Дворцовый оркестр наяривал что-то романтично-залихватское, когда в зал вкатили большую бочку с известной Кащею надписью. Официанты закружили вокруг нее с закрывающимися графинами. Главный повар самолично разлил вино, умудрившись обойтись малым количеством пены и, словно между делом, отставил один графин в сторону. Для себя. Официанты разносили вино по столам.
— Слушай, Доминик, — внезапно спросил Кащей, отрывая царевича от нахлынувших воспоминаний о длительной переписке, начавшейся еще в далекие детские годы, — в вашем царстве не ходило никаких историй и легенд о старом сундуке, который невозможно открыть ни одним ключом, отмычкой, или динамитом?
— А что такое «динамит»? — повернулся к нему Ларриан, до этой поры из почетного далека рассматривавший портреты предков царевны. Множество веселых и грустных лиц чередовали друг друга, и на их фоне особняком смотрелись два царя, которые выглядели настолько устало, что казалось, будто позирование перед художником лишило их последних сил. Еще один выбивающийся из общего ряда царь сидел на троне с мрачной решимостью в глазах. Видимо, был стопроцентно уверен в том, что портрет получится никудышным и можно будет со спокойно спящей совестью отрубить горе-художнику голову. Но, поскольку портрет висел на почетном месте, бояться за жизнь художника уже не стоило.
— Это… — Кащей запнулся, — лучше я потом наглядно продемонстрирую, вы не против?
— Ладно, только не забудь! — Ларриан поглядел в сторону толпы и радостно улыбнулся. — Я на минуту, господа, увидел старых знакомых!
Мимо них прошли изрядно озадаченные происходящим царевич и царевна. Выслушав последнее приветствие и поздравление, они пригласили гостей к столу, а сами направились к трону, поговорить с царем. Кащей прислушался к их тихому разговору:
— С ума сойти, какие гости пошли! — делился своими впечатлениями обескураженный царевич, — Что это на них нашло? Были такие замечательные поздравления, спокойные, без изысков.

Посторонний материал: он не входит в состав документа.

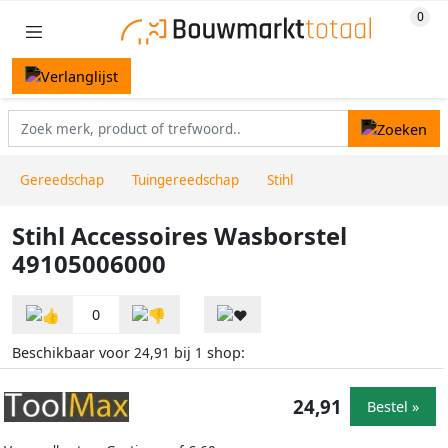
Gereedschap
Tuingereedschap
Stihl
Stihl Accessoires Wasborstel
49105006000
0
Beschikbaar voor
bij
shop:
24,91
1
24,91
Bestel »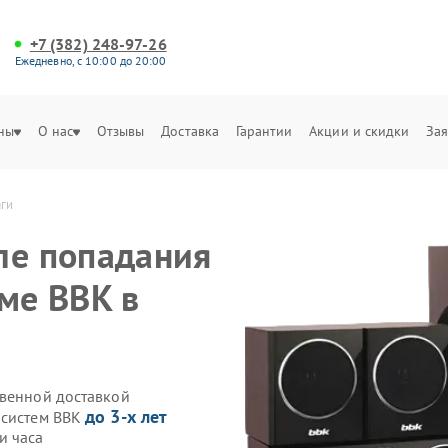
+7 (382) 248-97-26
Ежедневно, с 10:00 до 20:00
ны
О нас
Отзывы
Доставка
Гарантии
Акции и скидки
Зая
аги
ле попадания
ме BBK в
твенной доставкой
до 3-х лет
осистем BBK
и часа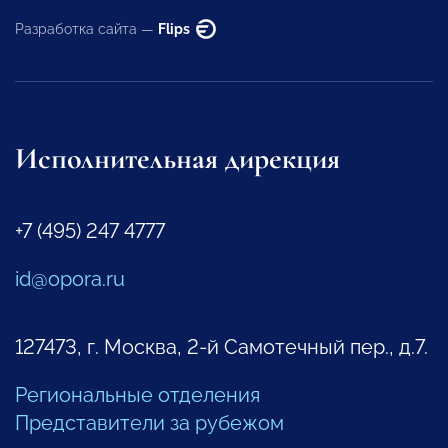
Разработка сайта —
Flips
Исполнительная дирекция
+7 (495) 247 4777
id@opora.ru
127473, г. Москва, 2-й Самотечный пер., д.7.
Региональные отделения
Представители за рубежом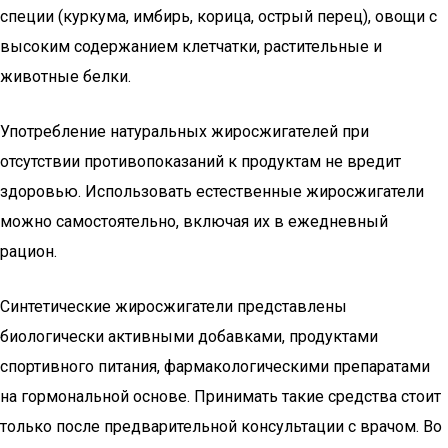
специи (куркума, имбирь, корица, острый перец), овощи с
высоким содержанием клетчатки, растительные и
животные белки.
Употребление натуральных жиросжигателей при
отсутствии противопоказаний к продуктам не вредит
здоровью. Использовать естественные жиросжигатели
можно самостоятельно, включая их в ежедневный
рацион.
Синтетические жиросжигатели представлены
биологически активными добавками, продуктами
спортивного питания, фармакологическими препаратами
на гормональной основе. Принимать такие средства стоит
только после предварительной консультации с врачом. Во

Но нет, какому-то идиоту это показалось слишком пресным!!! Давай стихами говорить! Господи, Боже!
— А что, оригинально звучало, — отозвалась не менее обескураженная царевна, — Стихи — это очень романтично! Хотя, согласна: «Я подошел к тебе своей любовью безмятежной окрыленный, Я видом был твоим загадочным плененный» — это графоманство. Зато от чистого сердца. И белый стих у кого-то звучал.
— Это был серый стих, а не белый! — с толикой мрачности договорил Эрнест, — А плясовая — это тоже романтично? Ну, ладно, гопак с речитативом — это внушает уважение, исполнение песни с игрой на ложках — тоже ничего, но зачем устраивать настоящий театр мимики и жеста???!!! Я не профессионал, я не знаю, что они хотят сказать своими телодвижениями, чего издеваться-то???